Autre point très "codificateur" en termes de rapports familiaux, l'article 10 concernant les tiers et qui affirme que "le parent peut, avec l’accord de l’autre parent, donner un mandat d’éducation quotidienne à son concubin, partenaire lié par un pacte civil de solidarité ou conjoint avec lequel il réside de façon stable pour chacun des enfants vivant avec le couple. Le mandat, rédigé par acte sous seing privé ou en la forme authentique, permet au concubin, partenaire ou conjoint d’accomplir les actes usuels de l’autorité parentale pour la durée de la vie commune". Le texte conforte ainsi les tiers dans un rôle qu'il contractualise par le biais d'un "mandat" qui peut être écrit et devenir un acte authentique enregistrable chez le notaire afin de vous assurer que le père ou la mère sera celui disposant du droit d'aller chercher l'enfant à l'école.

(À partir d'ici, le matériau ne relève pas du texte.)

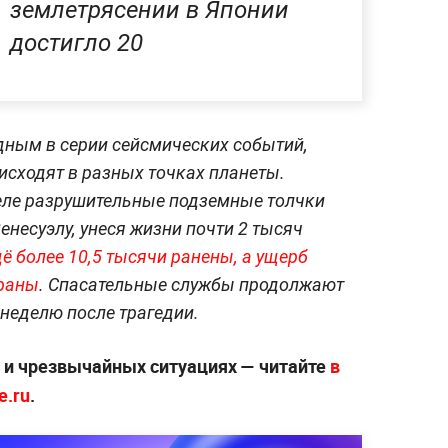
землетрясении в Японии
достигло 20
дным в серии сейсмических событий,
исходят в разных точках планеты.
еле разрушительные подземные толчки
енесуэлу, унеся жизни почти 2 тысяч
ё более 10,5 тысячи ранены, а ущерб
траны
. Спасательные службы продолжают
 неделю после трагедии.
х и чрезвычайных ситуациях — читайте
в
e.ru
.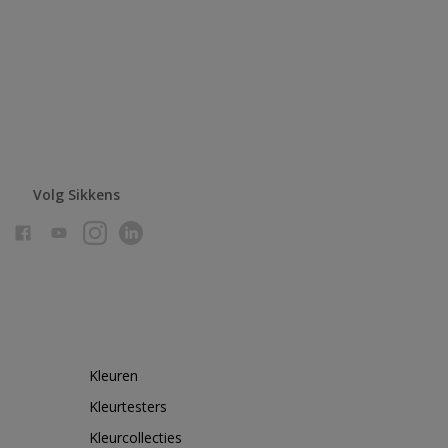
Volg Sikkens
Kleuren
Kleurtesters
Kleurcollecties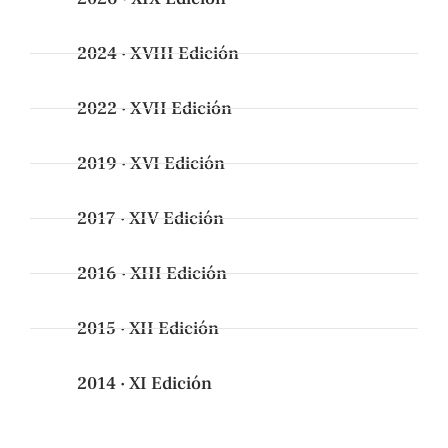
2024 · XVIII Edición
2022 · XVII Edición
2019 · XVI Edición
2017 · XIV Edición
2016 · XIII Edición
2015 · XII Edición
2014 · XI Edición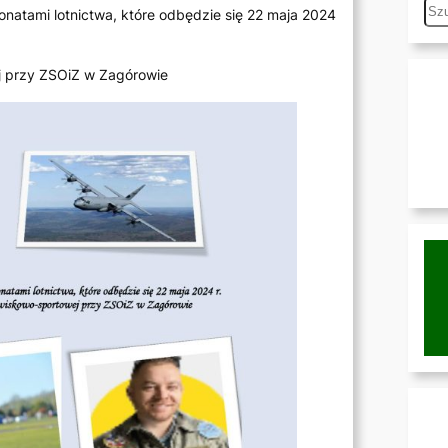
S
natami lotnictwa, które odbędzie się 22 maja 2024
e
a
j przy ZSOiZ w Zagórowie
r
c
h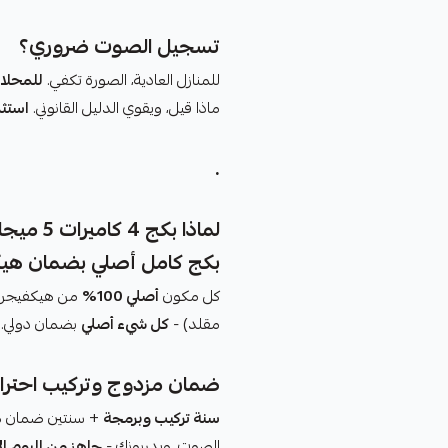
تسجيل الصوت ضروري؟
للمنازل العادية، الصورة تكفي.
للمحلات
ماذا قيل، ويقوي الدليل القانوني.
استثم
.
لماذا بكج 4 كاميرات 5 ميجا 3K من إعمار لاند؟
بكج كامل أصلي بضمان هي
كل مكون
أصلي 100%
مقلد) -
كل شيء أصلي
بضمان دولي.
ضمان مزدوج وتركيب احتراف
سنة تركيب وبرمجة
+ سنتين ضمان هيك
الصوت، ويدربونك -
جاهز من اليوم ال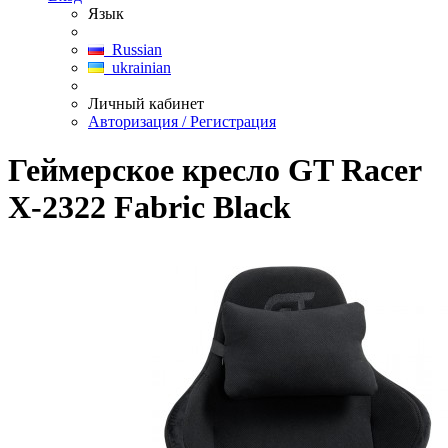
Язык
Russian
ukrainian
Личный кабинет
Авторизация / Регистрация
Геймерское кресло GT Racer
X-2322 Fabric Black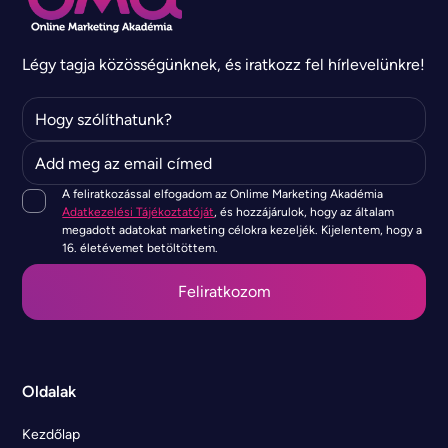
Légy tagja közösségünknek, és iratkozz fel hírlevelünkre!
A feliratkozással elfogadom az Onlime Marketing Akadémia
Adatkezelési Tájékoztatóját
, és hozzájárulok, hogy az általam
megadott adatokat marketing célokra kezeljék. Kijelentem, hogy a
16. életévemet betöltöttem.
Oldalak
Kezdőlap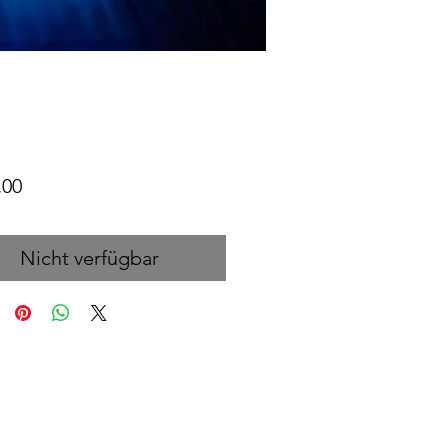
Preis
,00
Nicht verfügbar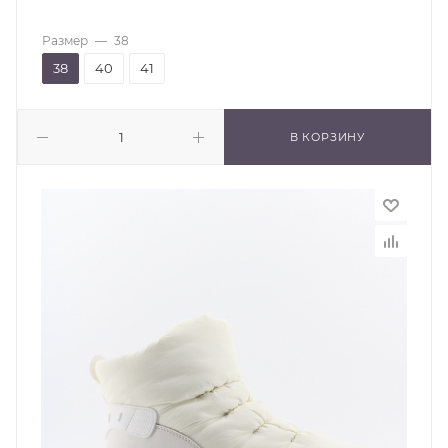
Размер
—
38
38
40
41
В КОРЗИНУ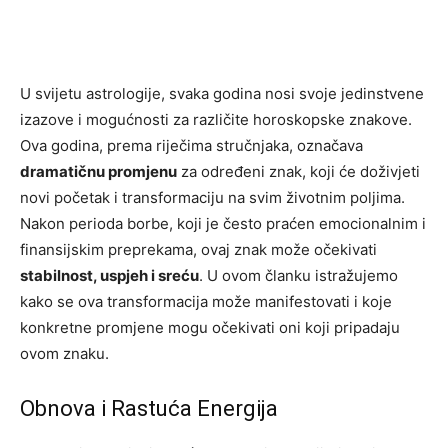
U svijetu astrologije, svaka godina nosi svoje jedinstvene
izazove i mogućnosti za različite horoskopske znakove.
Ova godina, prema riječima stručnjaka, označava
dramatičnu promjenu
za određeni znak, koji će doživjeti
novi početak i transformaciju na svim životnim poljima.
Nakon perioda borbe, koji je često praćen emocionalnim i
finansijskim preprekama, ovaj znak može očekivati
stabilnost, uspjeh i sreću
. U ovom članku istražujemo
kako se ova transformacija može manifestovati i koje
konkretne promjene mogu očekivati oni koji pripadaju
ovom znaku.
Obnova i Rastuća Energija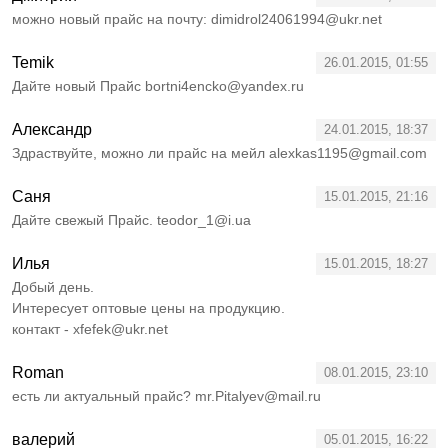
можно новый прайс на почту: dimidrol24061994@ukr.net
Temik
26.01.2015, 01:55
Дайте новый Прайс bortni4encko@yandex.ru
Александр
24.01.2015, 18:37
Здраствуйте, можно ли прайс на мейл alexkas1195@gmail.com
Саня
15.01.2015, 21:16
Дайте свежый Прайс. teodor_1@i.ua
Илья
15.01.2015, 18:27
Добый день.
Интересует оптовые цены на продукцию.
контакт - xfefek@ukr.net
Roman
08.01.2015, 23:10
есть ли актуальный прайс? mr.Pitalyev@mail.ru
валерий
05.01.2015, 16:22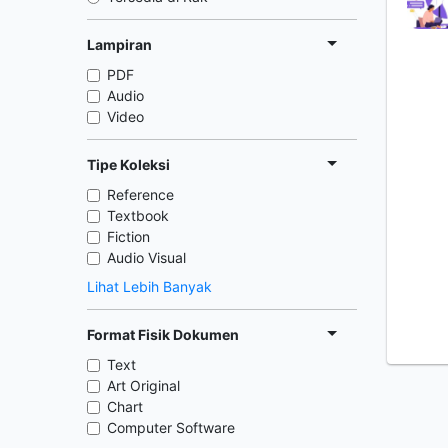
Lampiran
PDF
Audio
Video
Tipe Koleksi
Reference
Textbook
Fiction
Audio Visual
Lihat Lebih Banyak
Format Fisik Dokumen
Text
Art Original
Chart
Computer Software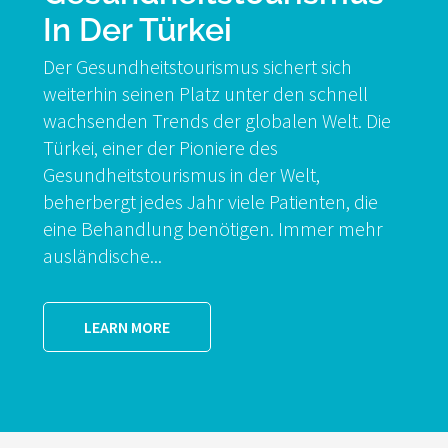
In Der Türkei
Der Gesundheitstourismus sichert sich
weiterhin seinen Platz unter den schnell
wachsenden Trends der globalen Welt. Die
Türkei, einer der Pioniere des
Gesundheitstourismus in der Welt,
beherbergt jedes Jahr viele Patienten, die
eine Behandlung benötigen. Immer mehr
ausländische...
LEARN MORE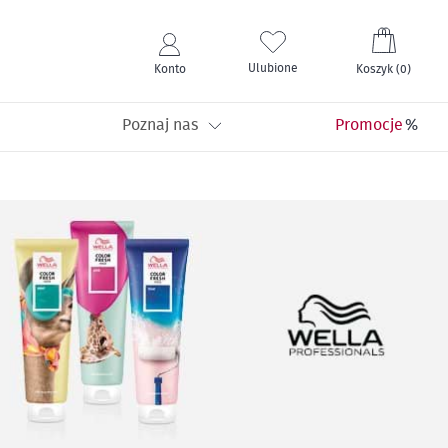
Mój kos
Ulubione
Konto
Koszyk
(
0
)
Poznaj nas
Promocje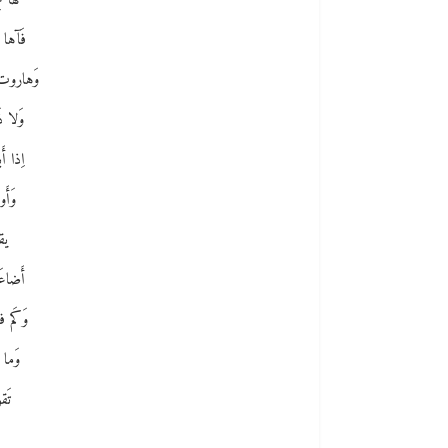
لَها
فَآها 
وَهاروت 
وَلا ذ
اِذا أ
وَأَ
يق
أَضاعَ
وَكَم 
وَما 
تَق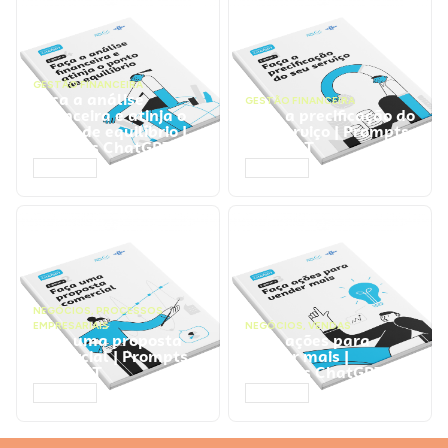
GESTÃO FINANCEIRA
Faça a análise
GESTÃO FINANCEIRA
financeira e atinja o
Faça a precificação do
ponto de equilíbrio |
seu serviço | Prompts
Prompts ChatGPT
ChatGPT
ACESSAR
ACESSAR
NEGÓCIOS
,
PROCESSOS
EMPRESARIAIS
NEGÓCIOS
,
VENDAS
Faça uma proposta
Faça ações para
comercial | Prompts
vender mais |
ChatGPT
Prompts ChatGPT
ACESSAR
ACESSAR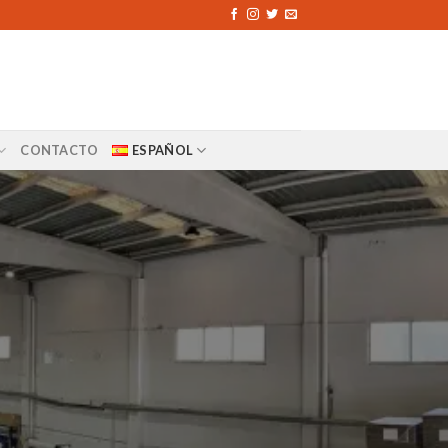
CONTACTO
ESPAÑOL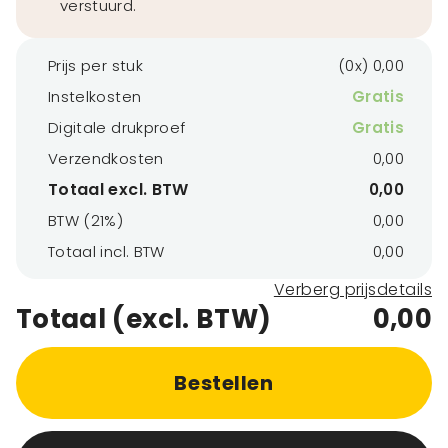
verstuurd.
Prijs per stuk
(0x) 0,00
Instelkosten
Gratis
Digitale drukproef
Gratis
Verzendkosten
0,00
Totaal excl. BTW
0,00
BTW (21%)
0,00
Totaal incl. BTW
0,00
Verberg prijsdetails
Totaal (excl. BTW)
0,00
Bestellen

Je noterai toutefois une décision postive et efficace dans l'article 5 qui stipule que " lorsqu’un parent fait délibérément obstacle de façon grave ou renouvelée aux règles de l’exercice conjoint de l’autorité parentale prévues à l’article 372-1 ou lorsqu’un parent ne respecte pas une décision ou une convention homologuée fixant les modalités d’exercice de l’autorité parentale, le condamner, par une décision spécialement motivée, au paiement d’une amende civile". C'est là un moyen concret pour dissuader certains parents qui mettent leurs ex-conjoints devant le fait accompli en ne respectant pas la décision du tribunal. Il s'agit d'ailleurs le plus souvent du fait des femmes, bien qu'elle n'en ait pas le monopole évidemment.

La gauche est souvent présentée comme la pionnière de l'extension des libertés individuelles. Qu'en est-il réellement ? Sous-estime-t-on la tendance historique de la gauche à réguler de nombreux domaines du champ des libertés publiques ?

Fabrice Epelboin : Le courant politique qui place en premier les libertés individuelles, c’est le Libertarianisme. La dernière fois que j’ai regardé, je n’en ai pas trouvé un seul au sein du parti Socialiste. Honnêtement, même à l’UMP, je n’en vois pas - mais cela a pu m’échapper. A vrai dire, il n’y a pas, dans la culture politique française, de courant de pensée influent axé sur les libertés individuelles, nous n’avons pas cette culture. Ni à gauche, ni à droite.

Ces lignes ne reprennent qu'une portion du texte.